Collected data

**********

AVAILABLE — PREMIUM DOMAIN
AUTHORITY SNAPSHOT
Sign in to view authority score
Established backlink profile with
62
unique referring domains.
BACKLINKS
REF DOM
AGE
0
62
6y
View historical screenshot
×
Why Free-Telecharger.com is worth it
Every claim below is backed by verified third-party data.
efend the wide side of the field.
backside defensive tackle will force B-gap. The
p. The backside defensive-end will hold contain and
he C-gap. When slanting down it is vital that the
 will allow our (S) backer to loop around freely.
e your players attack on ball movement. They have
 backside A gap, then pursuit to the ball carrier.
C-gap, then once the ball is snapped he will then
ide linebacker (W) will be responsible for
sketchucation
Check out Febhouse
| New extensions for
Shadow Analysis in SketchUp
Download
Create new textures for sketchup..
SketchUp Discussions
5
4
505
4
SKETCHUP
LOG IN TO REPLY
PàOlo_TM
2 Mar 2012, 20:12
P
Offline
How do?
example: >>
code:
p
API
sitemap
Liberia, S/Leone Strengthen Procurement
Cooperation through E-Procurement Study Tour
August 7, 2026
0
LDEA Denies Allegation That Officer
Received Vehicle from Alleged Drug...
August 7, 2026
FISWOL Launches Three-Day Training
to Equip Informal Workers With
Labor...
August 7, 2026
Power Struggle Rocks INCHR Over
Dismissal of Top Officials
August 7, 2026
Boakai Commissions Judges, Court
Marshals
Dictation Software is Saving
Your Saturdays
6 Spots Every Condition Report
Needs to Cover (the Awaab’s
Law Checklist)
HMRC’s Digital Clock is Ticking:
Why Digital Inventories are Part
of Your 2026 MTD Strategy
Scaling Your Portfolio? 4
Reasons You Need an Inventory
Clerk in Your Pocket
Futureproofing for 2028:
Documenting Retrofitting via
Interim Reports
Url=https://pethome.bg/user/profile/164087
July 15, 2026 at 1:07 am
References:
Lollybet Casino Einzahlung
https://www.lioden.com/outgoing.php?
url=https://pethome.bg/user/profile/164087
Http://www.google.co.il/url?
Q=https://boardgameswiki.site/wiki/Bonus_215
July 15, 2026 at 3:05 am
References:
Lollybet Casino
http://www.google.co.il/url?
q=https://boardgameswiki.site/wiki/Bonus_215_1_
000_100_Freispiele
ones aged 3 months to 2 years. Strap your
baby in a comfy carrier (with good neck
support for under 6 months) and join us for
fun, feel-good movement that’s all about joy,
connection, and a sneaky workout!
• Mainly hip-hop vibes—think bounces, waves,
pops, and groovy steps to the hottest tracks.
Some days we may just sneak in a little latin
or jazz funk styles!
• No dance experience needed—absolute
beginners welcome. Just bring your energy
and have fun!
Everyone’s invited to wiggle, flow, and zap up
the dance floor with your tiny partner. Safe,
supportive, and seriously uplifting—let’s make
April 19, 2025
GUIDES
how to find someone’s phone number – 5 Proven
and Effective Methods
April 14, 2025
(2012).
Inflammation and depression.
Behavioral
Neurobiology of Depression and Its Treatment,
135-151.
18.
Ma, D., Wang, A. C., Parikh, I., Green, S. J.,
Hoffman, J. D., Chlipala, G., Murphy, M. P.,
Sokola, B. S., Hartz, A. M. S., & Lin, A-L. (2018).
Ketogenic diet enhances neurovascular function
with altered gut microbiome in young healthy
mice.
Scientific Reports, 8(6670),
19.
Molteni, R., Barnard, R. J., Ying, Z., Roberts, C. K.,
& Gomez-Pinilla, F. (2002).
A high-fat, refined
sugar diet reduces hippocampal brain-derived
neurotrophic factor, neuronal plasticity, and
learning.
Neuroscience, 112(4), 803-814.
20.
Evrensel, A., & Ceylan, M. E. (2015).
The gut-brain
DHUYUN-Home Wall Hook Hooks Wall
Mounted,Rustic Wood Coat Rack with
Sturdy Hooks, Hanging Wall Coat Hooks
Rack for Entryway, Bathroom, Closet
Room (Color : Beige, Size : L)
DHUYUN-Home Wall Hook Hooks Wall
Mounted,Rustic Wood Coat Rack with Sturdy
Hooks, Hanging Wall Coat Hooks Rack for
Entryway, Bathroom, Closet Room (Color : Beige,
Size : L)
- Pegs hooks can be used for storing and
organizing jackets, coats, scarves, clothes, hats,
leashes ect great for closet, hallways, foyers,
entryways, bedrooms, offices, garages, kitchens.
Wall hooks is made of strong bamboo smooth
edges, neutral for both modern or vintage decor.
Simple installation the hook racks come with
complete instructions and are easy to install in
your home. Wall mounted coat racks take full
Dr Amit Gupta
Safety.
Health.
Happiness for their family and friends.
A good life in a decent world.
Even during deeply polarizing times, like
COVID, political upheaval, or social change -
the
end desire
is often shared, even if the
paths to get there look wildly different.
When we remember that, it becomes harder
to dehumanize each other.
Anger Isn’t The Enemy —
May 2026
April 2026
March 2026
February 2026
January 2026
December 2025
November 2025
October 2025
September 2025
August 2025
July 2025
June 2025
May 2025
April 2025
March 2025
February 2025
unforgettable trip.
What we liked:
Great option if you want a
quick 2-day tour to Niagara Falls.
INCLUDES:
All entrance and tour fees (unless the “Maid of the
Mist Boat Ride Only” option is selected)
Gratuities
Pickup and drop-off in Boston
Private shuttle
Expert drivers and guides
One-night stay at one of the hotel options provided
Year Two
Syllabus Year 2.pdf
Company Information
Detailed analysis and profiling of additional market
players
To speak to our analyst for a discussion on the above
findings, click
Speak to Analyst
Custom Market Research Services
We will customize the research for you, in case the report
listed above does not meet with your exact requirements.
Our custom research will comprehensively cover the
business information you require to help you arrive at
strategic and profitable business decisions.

**********

__Aim of the exercise__: Each record should be transcribed exactly as it was written.

__Your response__:
AVAILABLE — PREMIUM DOMAIN
AUTHORITY SNAPSHOT
Sign in to view authority score
Established backlink profile with
62
unique referring domains.
BACKLINKS
REF DOM
AGE
0
62
6y
View historical screenshot
×
Why Free-Telecharger.com is worth it
Every claim below is backed by verified third-party data.
efend the wide side of the field.
backside defensive tackle will force B-gap. The
p. The backside defensive-end will hold contain and
he C-gap. When slanting down it is vital that the
 will allow our (S) backer to loop around freely.
e your players attack on ball movement. They have
 backside A gap, then pursuit to the ball carrier.
C-gap, then once the ball is snapped he will then
ide linebacker (W) will be responsible for
sketchucation
Check out Febhouse
| New extensions for
Shadow Analysis in SketchUp
Download
Create new textures for sketchup..
SketchUp Discussions
5
4
505
4
SKETCHUP
LOG IN TO REPLY
PàOlo_TM
2 Mar 2012, 20:12
P
Offline
How do?
example: >>
code:
p
API
sitemap
Liberia, S/Leone Strengthen Procurement
Cooperation through E-Procurement Study Tour
August 7, 2026
0
LDEA Denies Allegation That Officer
Received Vehicle from Alleged Drug...
August 7, 2026
FISWOL Launches Three-Day Training
to Equip Informal Workers With
Labor...
August 7, 2026
Power Struggle Rocks INCHR Over
Dismissal of Top Officials
August 7, 2026
Boakai Commissions Judges, Court
Marshals
Dictation Software is Saving
Your Saturdays
6 Spots Every Condition Report
Needs to Cover (the Awaab’s
Law Checklist)
HMRC’s Digital Clock is Ticking:
Why Digital Inventories are Part
of Your 2026 MTD Strategy
Scaling Your Portfolio? 4
Reasons You Need an Inventory
Clerk in Your Pocket
Futureproofing for 2028:
Documenting Retrofitting via
Interim Reports
Url=https://pethome.bg/user/profile/164087
July 15, 2026 at 1:07 am
References:
Lollybet Casino Einzahlung
https://www.lioden.com/outgoing.php?
url=https://pethome.bg/user/profile/164087
Http://www.google.co.il/url?
Q=https://boardgameswiki.site/wiki/Bonus_215
July 15, 2026 at 3:05 am
References:
Lollybet Casino
http://www.google.co.il/url?
q=https://boardgameswiki.site/wiki/Bonus_215_1_
000_100_Freispiele
ones aged 3 months to 2 years. Strap your
baby in a comfy carrier (with good neck
support for under 6 months) and join us for
fun, feel-good movement that’s all about joy,
connection, and a sneaky workout!
• Mainly hip-hop vibes—think bounces, waves,
pops, and groovy steps to the hottest tracks.
Some days we may just sneak in a little latin
or jazz funk styles!
• No dance experience needed—absolute
beginners welcome. Just bring your energy
and have fun!
Everyone’s invited to wiggle, flow, and zap up
the dance floor with your tiny partner. Safe,
supportive, and seriously uplifting—let’s make
April 19, 2025
GUIDES
how to find someone’s phone number – 5 Proven
and Effective Methods
April 14, 2025
(2012).
Inflammation and depression.
Behavioral
Neurobiology of Depression and Its Treatment,
135-151.
18.
Ma, D., Wang, A. C., Parikh, I., Green, S. J.,
Hoffman, J. D., Chlipala, G., Murphy, M. P.,
Sokola, B. S., Hartz, A. M. S., & Lin, A-L. (2018).
Ketogenic diet enhances neurovascular function
with altered gut microbiome in young healthy
mice.
Scientific Reports, 8(6670),
19.
Molteni, R., Barnard, R. J., Ying, Z., Roberts, C. K.,
& Gomez-Pinilla, F. (2002).
A high-fat, refined
sugar diet reduces hippocampal brain-derived
neurotrophic factor, neuronal plasticity, and
learning.
Neuroscience, 112(4), 803-814.
20.
Evrensel, A., & Ceylan, M. E. (2015).
The gut-brain
DHUYUN-Home Wall Hook Hooks Wall
Mounted,Rustic Wood Coat Rack with
Sturdy Hooks, Hanging Wall Coat Hooks
Rack for Entryway, Bathroom, Closet
Room (Color : Beige, Size : L)
DHUYUN-Home Wall Hook Hooks Wall
Mounted,Rustic Wood Coat Rack with Sturdy
Hooks, Hanging Wall Coat Hooks Rack for
Entryway, Bathroom, Closet Room (Color : Beige,
Size : L)
- Pegs hooks can be used for storing and
organizing jackets, coats, scarves, clothes, hats,
leashes ect great for closet, hallways, foyers,
entryways, bedrooms, offices, garages, kitchens.
Wall hooks is made of strong bamboo smooth
edges, neutral for both modern or vintage decor.
Simple installation the hook racks come with
complete instructions and are easy to install in
your home. Wall mounted coat racks take full
Dr Amit Gupta
Safety.
Health.
Happiness for their family and friends.
A good life in a decent world.
Even during deeply polarizing times, like
COVID, political upheaval, or social change -
the
end desire
is often shared, even if the
paths to get there look wildly different.
When we remember that, it becomes harder
to dehumanize each other.
Anger Isn’t The Enemy —
May 2026
April 2026
March 2026
February 2026
January 2026
December 2025
November 2025
October 2025
September 2025
August 2025
July 2025
June 2025
May 2025
April 2025
March 2025
February 2025
unforgettable trip.
What we liked:
Great option if you want a
quick 2-day tour to Niagara Falls.
INCLUDES:
All entrance and tour fees (unless the “Maid of the
Mist Boat Ride Only” option is selected)
Gratuities
Pickup and drop-off in Boston
Private shuttle
Expert drivers and guides
One-night stay at one of the hotel options provided
Year Two
Syllabus Year 2.pdf
Company Information
Detailed analysis and profiling of additional market
players
To speak to our analyst for a discussion on the above
findings, click
Speak to Analyst
Custom Market Research Services
We will customize the research for you, in case the report
listed above does not meet with your exact requirements.
Our custom research will comprehensively cover the
business information you require to help you arrive at
strategic and profitable business decisions.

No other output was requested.